Fred Poor fellow
Ted All knowing
Chip Husband in need of a change
Carol Reason for husband’s need
Zach Member: Red Sox Nation
Joe Stinking Yankees fan
Dawn Correct girlfriend
Mark Incorrect boyfriend
(Fred with bow and arrow)
Fred Damn it! Damn!
Ted What’s the matter Fred?
Fred This clumsy bow and arrow! I can’t get a shot off before those kids run away. I wish someone would make a product I could use that would fit this bill I have described.
Ted They have Fred!
Ted Yes , it’s called Gun and it’s just what you need! Watch!
Ted Hey you kids! Stop listening to frightening modern music and smoking marijuana and what not.
Kid Or what?
(pulls out gun- Blam, blam, blam-scream)
Ted Thanks Gun!
Fred But Ted, isn’t that murder?
Ted Yup.

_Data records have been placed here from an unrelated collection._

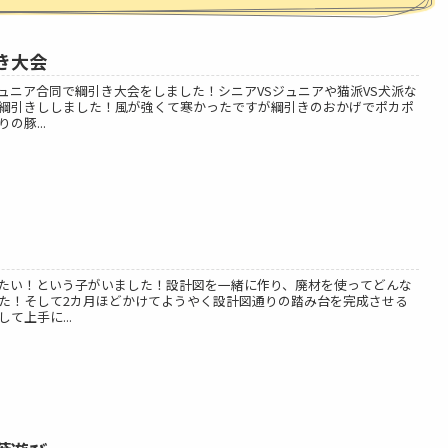
き大会
ュニア合同で綱引き大会をしました！シニアVSジュニアや猫派VS犬派な
綱引きししました！風が強くて寒かったですが綱引きのおかげでポカポ
豚...
たい！という子がいました！設計図を一緒に作り、廃材を使ってどんな
た！そして2カ月ほどかけてようやく設計図通りの踏み台を完成させる
て上手に...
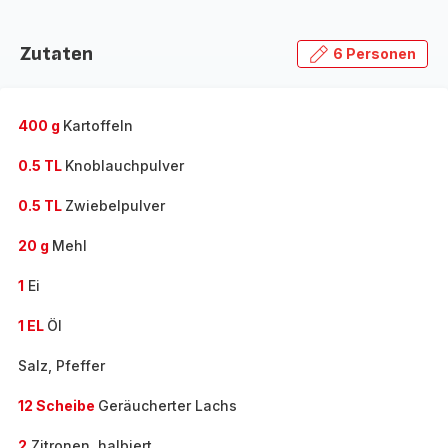
Zutaten
6 Personen
400 g
Kartoffeln
0.5 TL
Knoblauchpulver
0.5 TL
Zwiebelpulver
20 g
Mehl
1
Ei
1 EL
Öl
Salz, Pfeffer
12 Scheibe
Geräucherter Lachs
2
Zitronen, halbiert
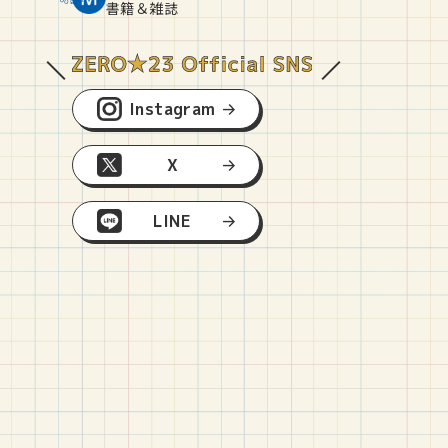
O
E
O
B
書籍＆雑誌
Instagram
X
LINE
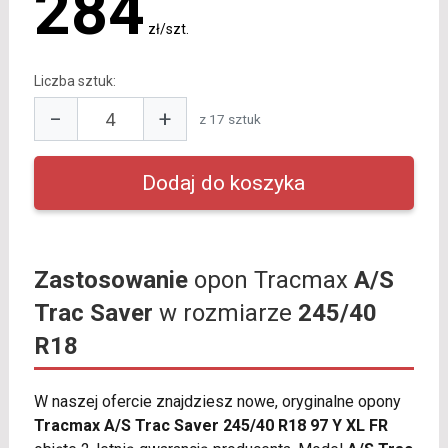
284
zł/szt.
Liczba sztuk:
−
+
z 17 sztuk
Zastosowanie
opon Tracmax
A/S
Trac Saver
w rozmiarze
245/40
R18
W naszej ofercie znajdziesz nowe, oryginalne opony
Tracmax A/S Trac Saver 245/40 R18 97 Y XL FR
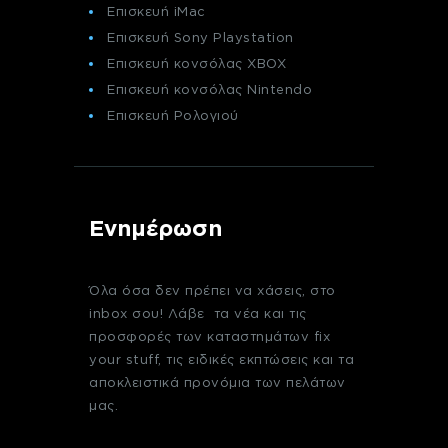
Επισκευή iMac
Επισκευή Sony Playstation
Επισκευή κονσόλας XBOX
Επισκευή κονσόλας Nintendo
Επισκευή Ρολογιού
Ενημέρωση
Όλα όσα δεν πρέπει να χάσεις, στο
inbox σου! Λάβε τα νέα και τις
προσφορές των καταστημάτων fix
your stuff, τις ειδικές εκπτώσεις και τα
αποκλειστικά προνόμια των πελάτων
μας.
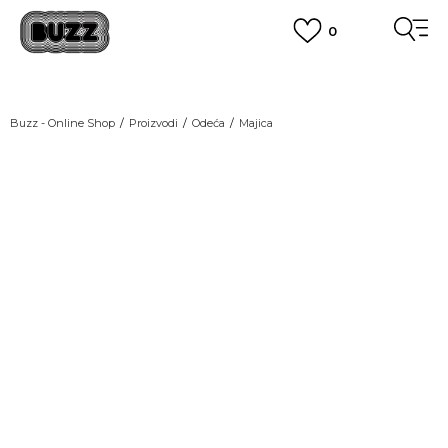
0
OBAVEŠTENJE O PROMENI NAZIVA KOMPANIJE
POGLEDAJ VIŠE
VAŽNO OBAVEŠTENJE ZA POTROŠAČE
Buzz - Online Shop
Proizvodi
Odeća
Majica
POGLEDAJ VIŠE
KUPI NA 9 RATA
Banca Intesa kreditnim karticama
POGLEDAJ VIŠE
POZOVI NAS
011 422 1440
SINDIKALNA PRODAJA
kupovina putem administrativne zabrane do 12 rata.
POGLEDAJ VIŠE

So what? (pause) And here’s another use for Gun.
Chip Carol, our marriage is not working out as I had expected.
Carol Well, Chip, I have my own life. I won’t live in your shadow anymore.
Chip Then you won’t live. Thanks Gun!
Fred So you can use it to settle disputes, can you?
Ted Of course.
Zach Red Sox!
Zach Red Sox!
Zach Red -
CUT (Apartment living room)
Dawn Higher it is!
Fred Now hold on Ted. “GUN” is so much fun. Won’t the “government” take gun away from me?

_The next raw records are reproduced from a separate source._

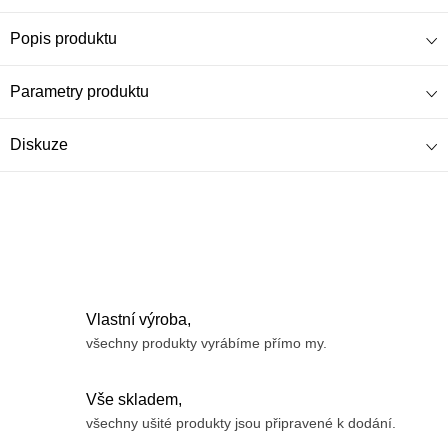
Popis produktu
Parametry produktu
Diskuze
Vlastní výroba,
všechny produkty vyrábíme přímo my.
Vše skladem,
všechny ušité produkty jsou připravené k dodání.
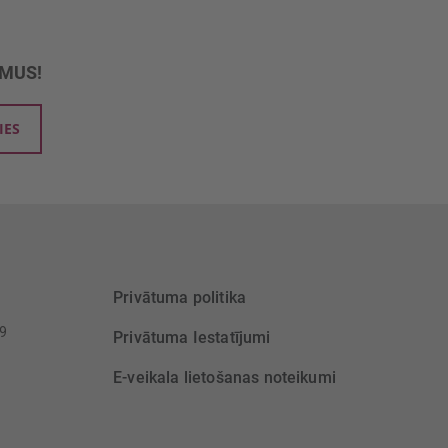
UMUS!
IES
Privātuma politika
39
Privātuma Iestatījumi
E-veikala lietošanas noteikumi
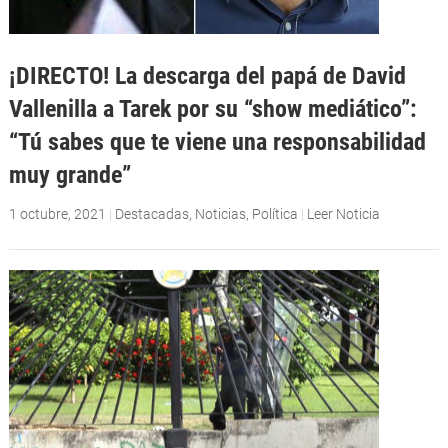
¡DIRECTO! La descarga del papá de David
Vallenilla a Tarek por su “show mediático”:
“Tú sabes que te viene una responsabilidad
muy grande”
1 octubre, 2021
|
Destacadas
,
Noticias
,
Política
|
Leer Noticia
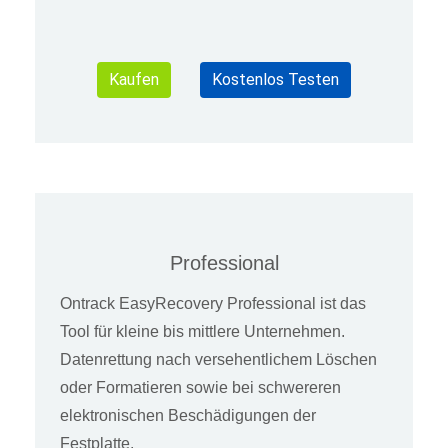
Kaufen
Kostenlos Testen
Professional
Ontrack EasyRecovery Professional ist das
Tool für kleine bis mittlere Unternehmen.
Datenrettung nach versehentlichem Löschen
oder Formatieren sowie bei schwereren
elektronischen Beschädigungen der
Festplatte.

Ted Not as long as the U.S. Constitution is in effect. Thank god for archaic language.
Fred Thanks god! Ted, can I use Gun to end my own meaningless existence?
Ted No! That’s suicide and we, society, churches, and I, would rather you suffer, in silence, until your pain naturally comes to an end.
Fred (crestfallen) Oh.
Ted Only kidding. Blow your brains out!
Fred All right! Gun: I’m sure glad I found you!